Echoing a speech by President Obama several months ago, he acknowledged that religion is often used for evil, but insisted that in America religion has typically served to strengthen society by encouraging fraternity and love. Thus he called Americans to act according to the Golden Rule, “Do unto others as you would have them do unto you.” This rule, he argued, is the basis for human compassion for “human life at every stage of its development.”
Francis’s speech to the United Nations was even more pointed. While praising the UN for its role in promoting international law and human rights, he reminded his international audience that human rights depend on sanctity given each human being by God. The right to life provides the foundation for “pillars of integral human development” that are “essential material and spiritual goods: housing, dignified and properly remunerated employment, adequate food and drinking water; religious freedom and, more generally, spiritual freedom and education.”
There is, he claimed, “a moral law written into human nature” that demands “absolute respect for life in all its stages and dimensions.” Thus, he warned,
Without the recognition of certain incontestable natural ethical limits and without the immediate implementation of those pillars of integral human development, the ideal of ‘saving succeeding generations from the scourge of war’ (Charter of the United Nations, Preamble), and ‘promoting social progress and better standards of life in larger freedom’ (ibid.), risks becoming an unattainable illusion, or, even worse, idle chatter which serves as a cover for all kinds of abuse and corruption, or for carrying out an ideological colonization by the imposition of anomalous models and lifestyles which are alien to people’s identity and, in the end, irresponsible.
The pope was partly thinking about what nature teaches about the differences between men and women here, but he was also talking about the importance of protecting the environment.

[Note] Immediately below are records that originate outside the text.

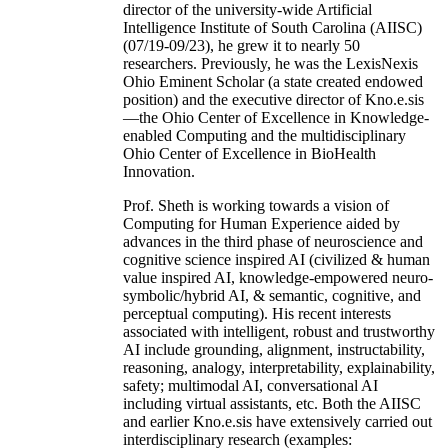
director of the university-wide Artificial
Intelligence Institute of South Carolina (AIISC)
(07/19-09/23), he grew it to nearly 50
researchers. Previously, he was the LexisNexis
Ohio Eminent Scholar (a state created endowed
position) and the executive director of Kno.e.sis
—the Ohio Center of Excellence in Knowledge-
enabled Computing and the multidisciplinary
Ohio Center of Excellence in BioHealth
Innovation.
Prof. Sheth is working towards a vision of
Computing for Human Experience aided by
advances in the third phase of neuroscience and
cognitive science inspired AI (civilized & human
value inspired AI, knowledge-empowered neuro-
symbolic/hybrid AI, & semantic, cognitive, and
perceptual computing). His recent interests
associated with intelligent, robust and trustworthy
AI include grounding, alignment, instructability,
reasoning, analogy, interpretability, explainability,
safety; multimodal AI, conversational AI
including virtual assistants, etc. Both the AIISC
and earlier Kno.e.sis have extensively carried out
interdisciplinary research (examples:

[E]very creature, particularly a living creature, has an intrinsic value, in its existence, its life, its beauty and its interdependence with other creatures. We Christians, together with the other monotheistic religions, believe that the universe is the fruit of a loving decision by the Creator, who permits man respectfully to use creation for the good of his fellow men and for the glory of the Creator; he is not authorized to abuse it, much less to destroy it.
Thus it is a “certain sacredness of created nature” that calls modernity to embrace a “higher degree of wisdom, one which accepts transcendence, rejects the creation of an all-powerful elite, and recognizes that the full meaning of individual and collective life is found in selfless service to others and in the sage and respectful use of creation for the common good.”
Finally, returning to his American audience at Independence Hall in Philadelphia, Pope Francis invoked the truth of the Declaration of Independence that “all men and women are created equal, that they are endowed by their Creator with certain inalienable rights, and that governments exist to protect and defend those rights.”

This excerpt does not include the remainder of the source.